** Dataset entries follows **

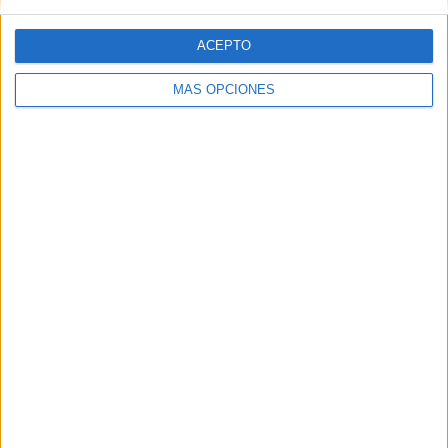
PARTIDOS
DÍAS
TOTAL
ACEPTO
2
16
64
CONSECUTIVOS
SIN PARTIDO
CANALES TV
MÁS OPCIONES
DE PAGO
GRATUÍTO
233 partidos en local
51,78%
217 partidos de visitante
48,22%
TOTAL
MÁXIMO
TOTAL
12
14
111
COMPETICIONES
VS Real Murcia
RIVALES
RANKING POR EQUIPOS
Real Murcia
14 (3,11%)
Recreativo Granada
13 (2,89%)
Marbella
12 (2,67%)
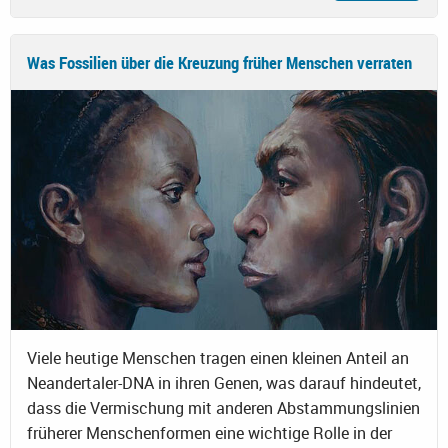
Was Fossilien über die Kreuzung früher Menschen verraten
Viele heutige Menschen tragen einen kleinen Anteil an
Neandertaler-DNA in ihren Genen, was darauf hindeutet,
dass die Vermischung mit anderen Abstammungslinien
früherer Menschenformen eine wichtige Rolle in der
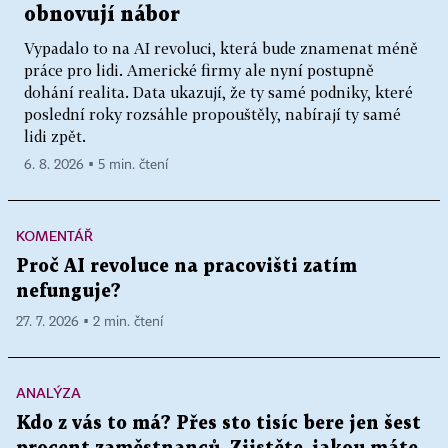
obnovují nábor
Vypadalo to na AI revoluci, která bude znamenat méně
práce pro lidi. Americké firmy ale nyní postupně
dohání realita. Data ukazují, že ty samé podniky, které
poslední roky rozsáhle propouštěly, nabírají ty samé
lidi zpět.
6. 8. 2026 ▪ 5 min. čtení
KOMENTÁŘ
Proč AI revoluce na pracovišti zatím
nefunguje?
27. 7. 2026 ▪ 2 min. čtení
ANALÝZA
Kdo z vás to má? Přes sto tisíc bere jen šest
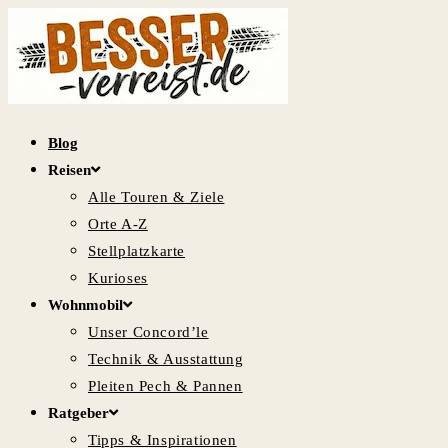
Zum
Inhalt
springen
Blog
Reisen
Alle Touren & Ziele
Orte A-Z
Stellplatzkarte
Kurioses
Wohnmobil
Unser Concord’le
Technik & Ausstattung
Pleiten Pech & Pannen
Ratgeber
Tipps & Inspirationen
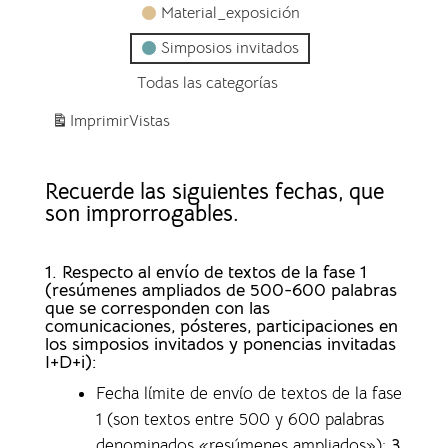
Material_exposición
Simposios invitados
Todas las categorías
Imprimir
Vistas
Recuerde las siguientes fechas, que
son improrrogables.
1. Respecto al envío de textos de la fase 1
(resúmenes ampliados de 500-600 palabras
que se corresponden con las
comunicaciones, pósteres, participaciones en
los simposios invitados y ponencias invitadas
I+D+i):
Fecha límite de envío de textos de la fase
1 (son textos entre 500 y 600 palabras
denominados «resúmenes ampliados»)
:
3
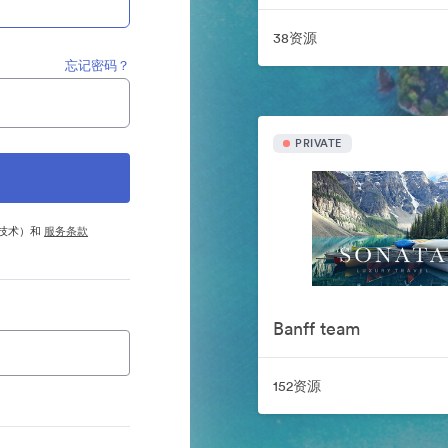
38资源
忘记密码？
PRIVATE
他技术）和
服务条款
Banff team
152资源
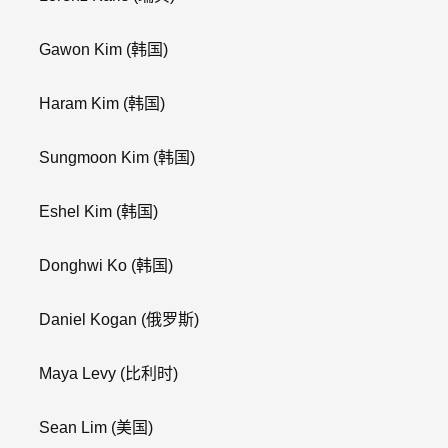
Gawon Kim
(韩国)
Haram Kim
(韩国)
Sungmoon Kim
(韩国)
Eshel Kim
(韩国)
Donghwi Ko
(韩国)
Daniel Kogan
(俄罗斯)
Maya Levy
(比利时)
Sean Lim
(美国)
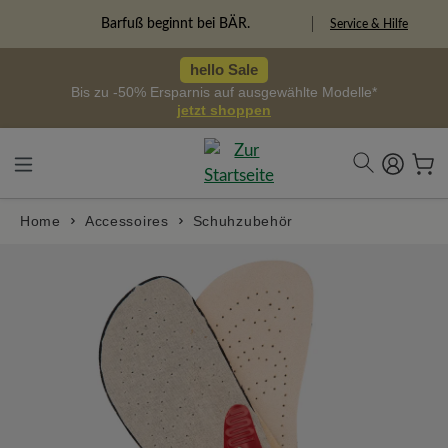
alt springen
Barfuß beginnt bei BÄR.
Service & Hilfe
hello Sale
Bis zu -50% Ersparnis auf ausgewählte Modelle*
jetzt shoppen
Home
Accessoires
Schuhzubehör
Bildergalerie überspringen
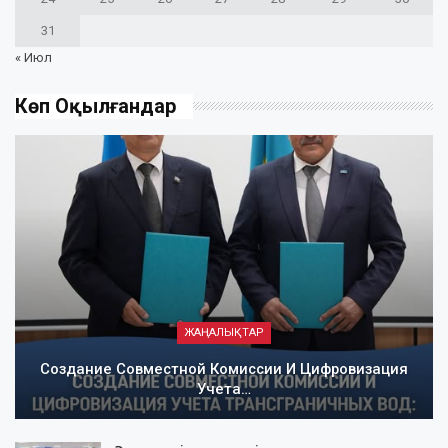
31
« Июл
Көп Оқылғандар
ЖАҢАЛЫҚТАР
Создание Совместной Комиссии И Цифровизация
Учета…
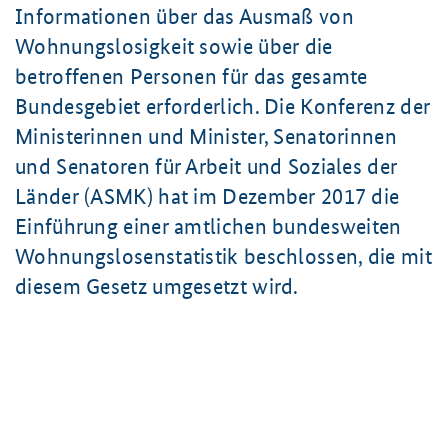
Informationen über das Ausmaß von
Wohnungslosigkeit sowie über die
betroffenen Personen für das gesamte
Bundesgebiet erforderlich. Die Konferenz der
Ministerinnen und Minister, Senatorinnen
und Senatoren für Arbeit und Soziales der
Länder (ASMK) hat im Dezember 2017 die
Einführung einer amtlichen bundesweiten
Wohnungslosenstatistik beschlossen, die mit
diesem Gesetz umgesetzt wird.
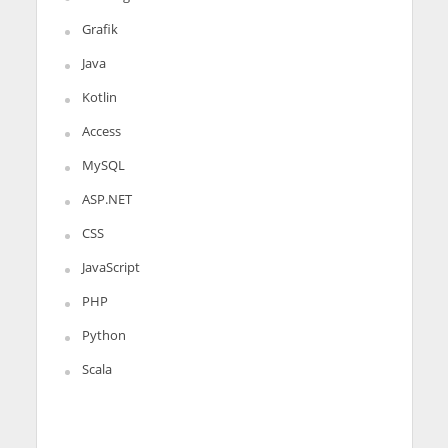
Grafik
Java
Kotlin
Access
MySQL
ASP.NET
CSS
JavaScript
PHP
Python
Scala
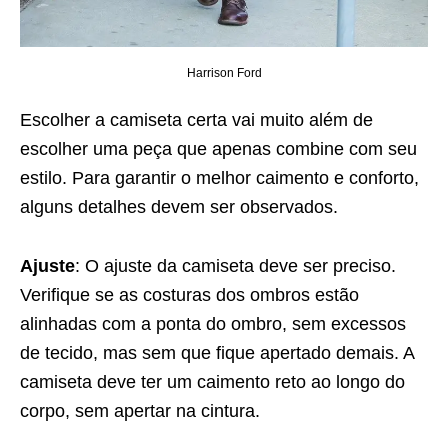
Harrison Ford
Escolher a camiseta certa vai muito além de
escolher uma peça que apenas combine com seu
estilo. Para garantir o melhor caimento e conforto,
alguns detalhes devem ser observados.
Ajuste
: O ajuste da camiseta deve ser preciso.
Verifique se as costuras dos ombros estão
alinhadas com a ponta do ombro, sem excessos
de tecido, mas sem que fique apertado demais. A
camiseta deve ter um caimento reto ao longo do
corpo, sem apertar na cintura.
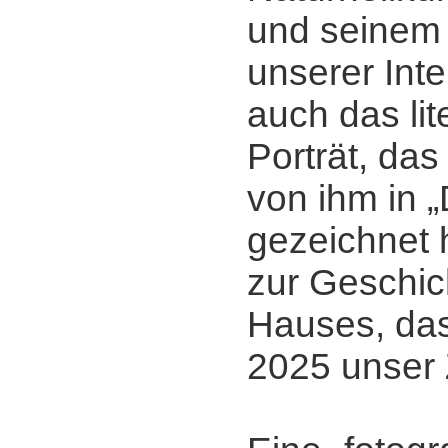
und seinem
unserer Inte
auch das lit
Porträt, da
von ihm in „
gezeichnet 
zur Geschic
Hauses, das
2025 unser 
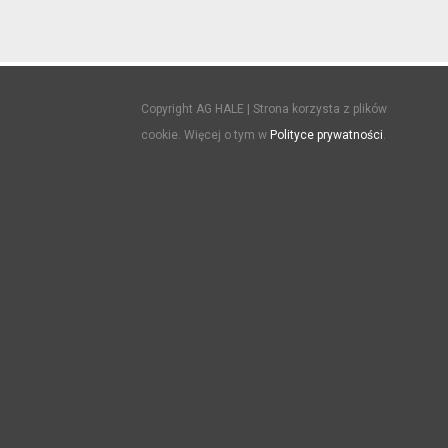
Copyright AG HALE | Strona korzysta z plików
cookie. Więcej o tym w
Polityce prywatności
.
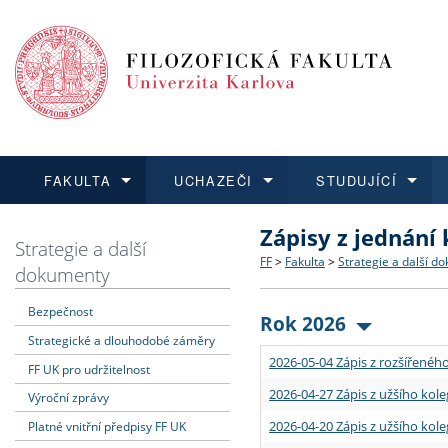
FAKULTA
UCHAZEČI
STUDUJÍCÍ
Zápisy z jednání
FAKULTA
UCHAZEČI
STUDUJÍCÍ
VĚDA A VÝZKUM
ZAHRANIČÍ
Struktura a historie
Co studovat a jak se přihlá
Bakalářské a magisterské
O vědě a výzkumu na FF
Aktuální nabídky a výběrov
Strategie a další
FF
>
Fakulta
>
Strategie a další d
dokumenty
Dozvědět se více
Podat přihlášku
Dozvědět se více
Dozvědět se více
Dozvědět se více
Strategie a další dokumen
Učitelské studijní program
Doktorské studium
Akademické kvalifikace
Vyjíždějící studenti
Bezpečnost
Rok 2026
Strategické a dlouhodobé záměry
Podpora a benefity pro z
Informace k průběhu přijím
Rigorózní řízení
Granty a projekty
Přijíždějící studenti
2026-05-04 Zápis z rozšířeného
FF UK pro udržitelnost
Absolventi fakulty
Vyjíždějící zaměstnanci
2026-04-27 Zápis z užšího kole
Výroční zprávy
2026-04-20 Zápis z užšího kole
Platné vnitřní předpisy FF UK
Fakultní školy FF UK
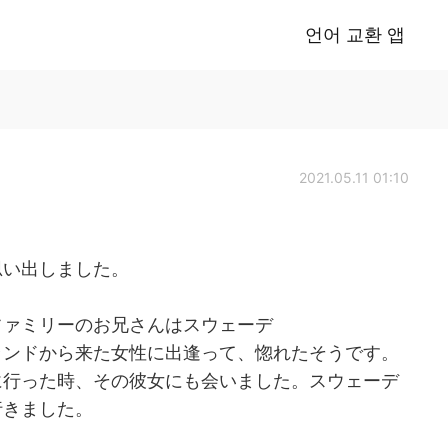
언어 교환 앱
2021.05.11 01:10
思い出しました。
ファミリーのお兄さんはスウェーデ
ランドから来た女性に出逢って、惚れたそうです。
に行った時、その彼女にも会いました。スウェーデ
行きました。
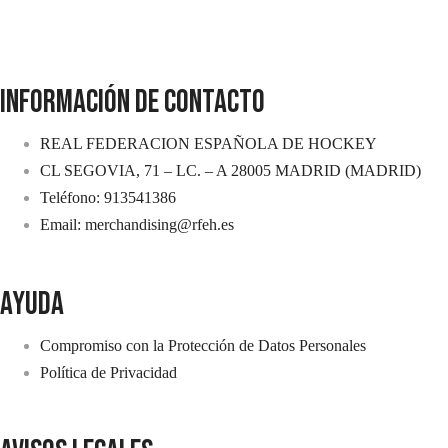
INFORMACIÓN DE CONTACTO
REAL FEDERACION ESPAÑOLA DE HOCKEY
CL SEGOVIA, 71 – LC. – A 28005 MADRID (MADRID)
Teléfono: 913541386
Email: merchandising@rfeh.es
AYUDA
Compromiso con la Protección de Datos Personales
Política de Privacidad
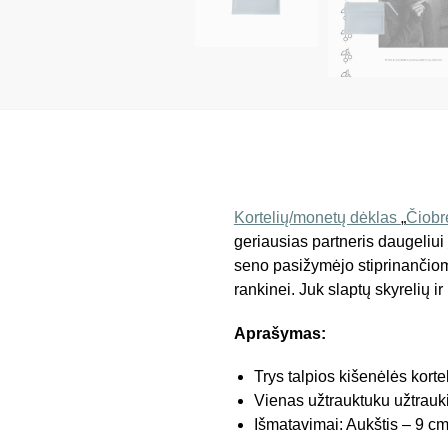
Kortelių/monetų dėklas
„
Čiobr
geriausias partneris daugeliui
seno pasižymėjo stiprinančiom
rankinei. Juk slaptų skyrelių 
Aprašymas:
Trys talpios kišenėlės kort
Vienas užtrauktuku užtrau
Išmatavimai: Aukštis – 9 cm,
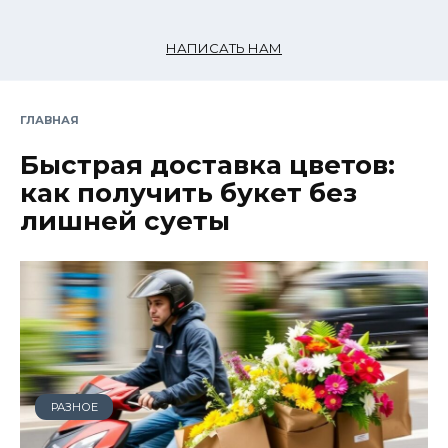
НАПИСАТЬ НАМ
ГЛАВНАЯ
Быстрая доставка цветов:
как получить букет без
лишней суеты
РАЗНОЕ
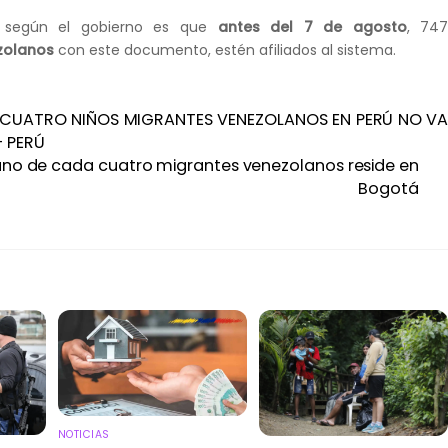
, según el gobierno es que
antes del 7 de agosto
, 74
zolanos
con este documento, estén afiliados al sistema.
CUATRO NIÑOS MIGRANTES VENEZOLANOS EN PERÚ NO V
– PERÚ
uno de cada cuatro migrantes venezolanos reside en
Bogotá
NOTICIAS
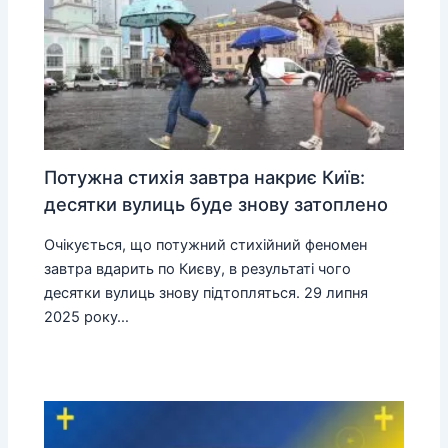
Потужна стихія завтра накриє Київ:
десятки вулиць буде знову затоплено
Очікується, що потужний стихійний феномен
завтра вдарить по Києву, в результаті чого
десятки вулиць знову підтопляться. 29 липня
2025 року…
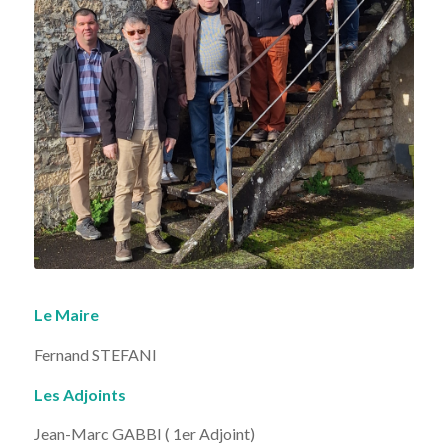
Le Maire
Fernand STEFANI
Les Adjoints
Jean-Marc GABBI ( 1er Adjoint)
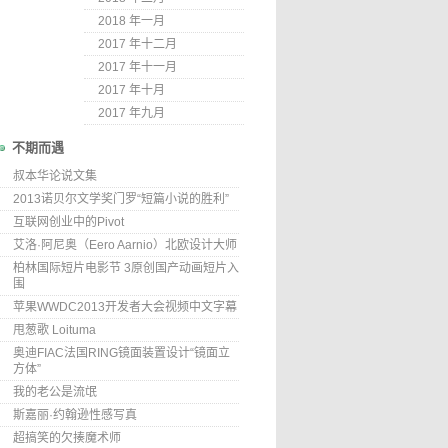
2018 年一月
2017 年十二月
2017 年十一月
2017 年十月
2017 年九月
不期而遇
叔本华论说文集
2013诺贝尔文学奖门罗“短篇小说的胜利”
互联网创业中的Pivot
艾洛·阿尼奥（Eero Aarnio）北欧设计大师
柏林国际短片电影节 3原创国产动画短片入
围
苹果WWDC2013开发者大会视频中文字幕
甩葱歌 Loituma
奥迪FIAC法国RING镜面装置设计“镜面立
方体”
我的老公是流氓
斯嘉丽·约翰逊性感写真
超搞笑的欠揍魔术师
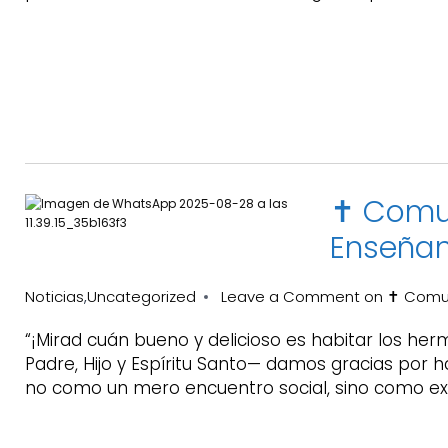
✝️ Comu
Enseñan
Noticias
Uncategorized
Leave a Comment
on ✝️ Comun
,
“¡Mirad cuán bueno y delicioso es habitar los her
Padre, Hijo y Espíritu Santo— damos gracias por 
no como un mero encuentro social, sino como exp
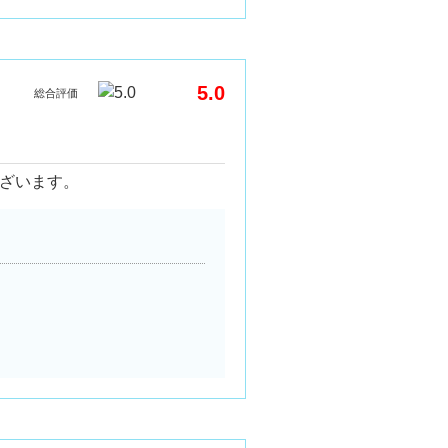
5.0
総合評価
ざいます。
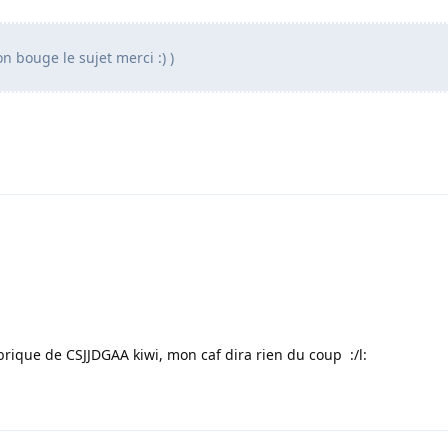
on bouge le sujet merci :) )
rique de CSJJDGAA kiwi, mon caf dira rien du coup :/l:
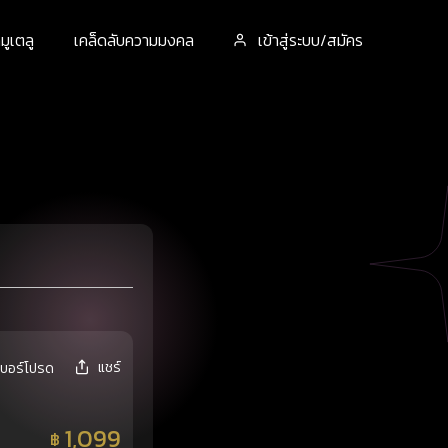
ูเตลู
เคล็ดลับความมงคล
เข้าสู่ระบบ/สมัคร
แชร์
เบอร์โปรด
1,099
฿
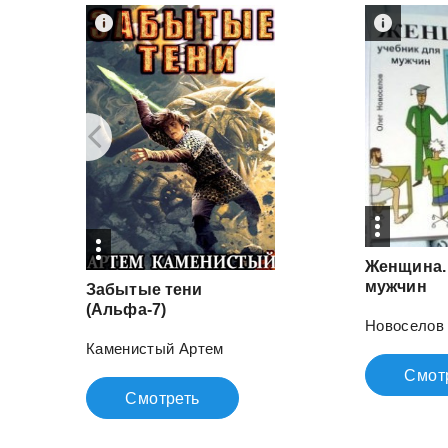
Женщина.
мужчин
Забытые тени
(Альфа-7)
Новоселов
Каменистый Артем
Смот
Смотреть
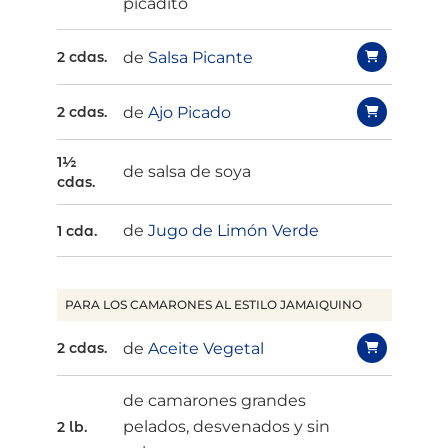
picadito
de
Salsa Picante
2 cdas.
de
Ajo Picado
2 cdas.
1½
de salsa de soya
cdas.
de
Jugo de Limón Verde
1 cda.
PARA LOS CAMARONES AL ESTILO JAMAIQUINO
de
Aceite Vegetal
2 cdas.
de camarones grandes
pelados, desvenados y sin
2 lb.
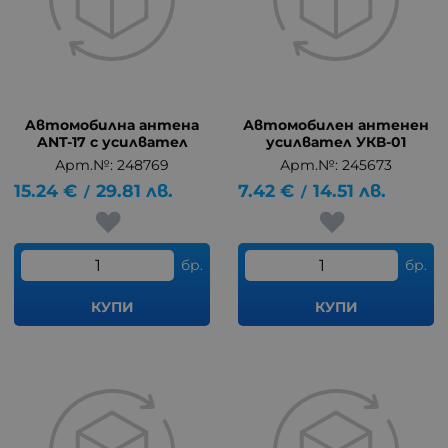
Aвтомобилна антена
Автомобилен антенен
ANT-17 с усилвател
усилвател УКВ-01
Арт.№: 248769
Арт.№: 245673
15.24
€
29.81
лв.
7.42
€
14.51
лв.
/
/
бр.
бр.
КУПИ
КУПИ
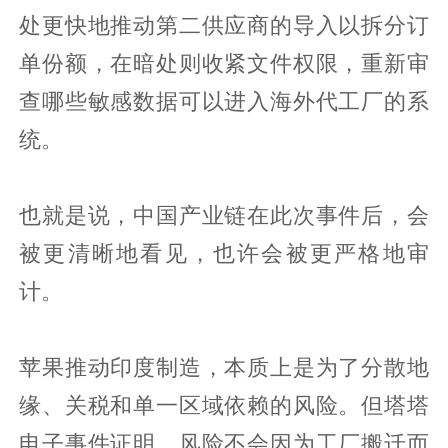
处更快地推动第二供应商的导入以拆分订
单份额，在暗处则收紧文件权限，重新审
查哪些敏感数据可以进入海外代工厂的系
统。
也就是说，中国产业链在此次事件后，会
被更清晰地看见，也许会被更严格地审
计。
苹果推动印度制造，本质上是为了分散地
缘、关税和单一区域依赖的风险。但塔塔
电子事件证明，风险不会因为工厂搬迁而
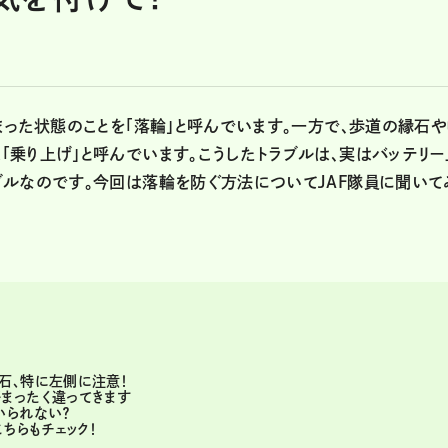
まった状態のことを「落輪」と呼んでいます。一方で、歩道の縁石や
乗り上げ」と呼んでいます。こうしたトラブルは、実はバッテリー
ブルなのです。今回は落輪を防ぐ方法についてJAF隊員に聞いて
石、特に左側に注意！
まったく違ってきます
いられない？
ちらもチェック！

** End of Dataset entries **

#### Problem:
If a line of the material contains the word "textos", count it; please reply with the total and nothing more.

#### Result:
3